Google Books Reduces its Digitizing and Preservation of old Books while Internet Archive Increases its Efforts at the Same Thing

An article in The Message states that Google is reducing its efforts at digitizing old books. That certainly is a loss for genealogists, historians, and many others. In what appears to be an unrelated move, the Internet Archive is INCREASING its efforts at digitizing old books, adding 1,000 books to the online collection EACH DAY. Perhaps there is hope for genealogists after all.

In 2004, Google Books signaled the company’s intention to scan every known book, partnering with libraries and developing its own book scanner capable of digitizing 1,000 pages per hour. Since then, the company has digitized millions of old books, creating a valuable archive. Google Books is still online, but has curtailed its scanning efforts in recent years, likely discouraged by a decade of legal wrangling still in appeal. The Google Books Blog stopped updating in 2012 and the Twitter account has been dormant since February 2013.
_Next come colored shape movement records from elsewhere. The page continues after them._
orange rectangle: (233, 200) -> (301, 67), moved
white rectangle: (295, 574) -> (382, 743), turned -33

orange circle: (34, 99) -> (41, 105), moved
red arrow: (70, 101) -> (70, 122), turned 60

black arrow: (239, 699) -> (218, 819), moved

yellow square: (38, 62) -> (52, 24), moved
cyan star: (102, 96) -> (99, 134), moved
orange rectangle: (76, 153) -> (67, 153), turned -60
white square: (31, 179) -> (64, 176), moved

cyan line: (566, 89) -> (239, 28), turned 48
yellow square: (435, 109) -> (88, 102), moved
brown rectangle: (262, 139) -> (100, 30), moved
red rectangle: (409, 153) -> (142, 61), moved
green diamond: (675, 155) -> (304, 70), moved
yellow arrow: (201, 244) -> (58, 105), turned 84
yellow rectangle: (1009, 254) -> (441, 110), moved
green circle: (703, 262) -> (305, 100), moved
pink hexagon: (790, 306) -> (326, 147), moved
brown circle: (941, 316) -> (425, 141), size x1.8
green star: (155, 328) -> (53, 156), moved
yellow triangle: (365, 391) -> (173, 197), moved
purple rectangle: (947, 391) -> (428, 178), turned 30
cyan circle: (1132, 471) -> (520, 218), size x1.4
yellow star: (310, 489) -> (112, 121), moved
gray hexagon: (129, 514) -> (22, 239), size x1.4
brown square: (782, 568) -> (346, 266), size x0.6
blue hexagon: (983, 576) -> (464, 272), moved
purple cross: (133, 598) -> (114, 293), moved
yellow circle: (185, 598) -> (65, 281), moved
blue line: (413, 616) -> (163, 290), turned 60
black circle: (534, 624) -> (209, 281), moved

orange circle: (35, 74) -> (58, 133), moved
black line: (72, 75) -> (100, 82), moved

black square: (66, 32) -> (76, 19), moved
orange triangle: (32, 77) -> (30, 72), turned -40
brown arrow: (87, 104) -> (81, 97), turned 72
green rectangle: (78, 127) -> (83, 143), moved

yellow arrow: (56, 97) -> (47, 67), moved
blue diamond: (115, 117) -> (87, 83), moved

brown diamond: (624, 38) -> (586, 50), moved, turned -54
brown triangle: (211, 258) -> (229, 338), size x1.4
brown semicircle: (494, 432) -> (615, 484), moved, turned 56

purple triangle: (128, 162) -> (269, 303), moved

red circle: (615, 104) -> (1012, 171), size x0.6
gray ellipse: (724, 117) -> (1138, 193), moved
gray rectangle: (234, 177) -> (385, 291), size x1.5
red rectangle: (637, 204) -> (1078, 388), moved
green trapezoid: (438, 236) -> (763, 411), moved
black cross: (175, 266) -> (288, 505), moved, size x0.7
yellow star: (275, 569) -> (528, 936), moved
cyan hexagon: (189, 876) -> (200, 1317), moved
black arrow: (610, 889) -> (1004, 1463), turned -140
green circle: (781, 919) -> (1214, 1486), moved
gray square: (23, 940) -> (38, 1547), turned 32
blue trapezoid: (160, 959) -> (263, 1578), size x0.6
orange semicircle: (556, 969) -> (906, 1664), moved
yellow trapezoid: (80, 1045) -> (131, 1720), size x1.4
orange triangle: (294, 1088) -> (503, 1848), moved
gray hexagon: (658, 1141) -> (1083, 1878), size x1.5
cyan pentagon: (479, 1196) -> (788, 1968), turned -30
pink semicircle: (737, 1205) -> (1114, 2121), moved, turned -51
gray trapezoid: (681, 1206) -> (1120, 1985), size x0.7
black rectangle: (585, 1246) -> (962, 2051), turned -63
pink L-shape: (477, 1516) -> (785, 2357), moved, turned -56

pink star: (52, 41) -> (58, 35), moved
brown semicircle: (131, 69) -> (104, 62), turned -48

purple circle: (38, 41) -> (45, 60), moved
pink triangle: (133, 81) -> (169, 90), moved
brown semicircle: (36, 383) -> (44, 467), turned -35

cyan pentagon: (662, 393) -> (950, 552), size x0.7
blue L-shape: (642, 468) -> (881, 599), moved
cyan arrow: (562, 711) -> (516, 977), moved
In contrast, the Internet Archive, a non-profit organization, has created one of the world’s largest open collections of digitized books, over 6 million public domain books, and an open library catalog. The digitized books available from the Internet Archive also are available in many more formats than those from any other online service, including PDF, Kindle, EPUB, and more. Of course, you can also read any book simply by displaying it on your screen in a web browser.

The Internet Archive has also digitized 1.9 million videos, home movies, and 4,000 public-domain feature films. It has also added 2.3 million audio recordings, including over 74,000 radio broadcasts, 13,000 78rpm records, and 1.7 million Creative Commons-licensed audio recordings, more than 137,000 concert recordings, nearly 10,000 from the Grateful Dead alone. Other items added to the FREE online archives include more than 10,000 audiobooks from LibriVox, 668,000 news broadcasts with full-text search, and the largest collection of historical software in the world.

The Internet Archive also offers scanning services. The non-profit offers FREE and open access to scan complete print collections in 33 scanning centers, with 1,500 books scanned daily. Best of all, the scanning of books is performed in a non-destructive manner. That means there is no need to cut the bindings off the books before scanning. The Internet Archive either operates or partners with 33 scanning centers on 5 continents.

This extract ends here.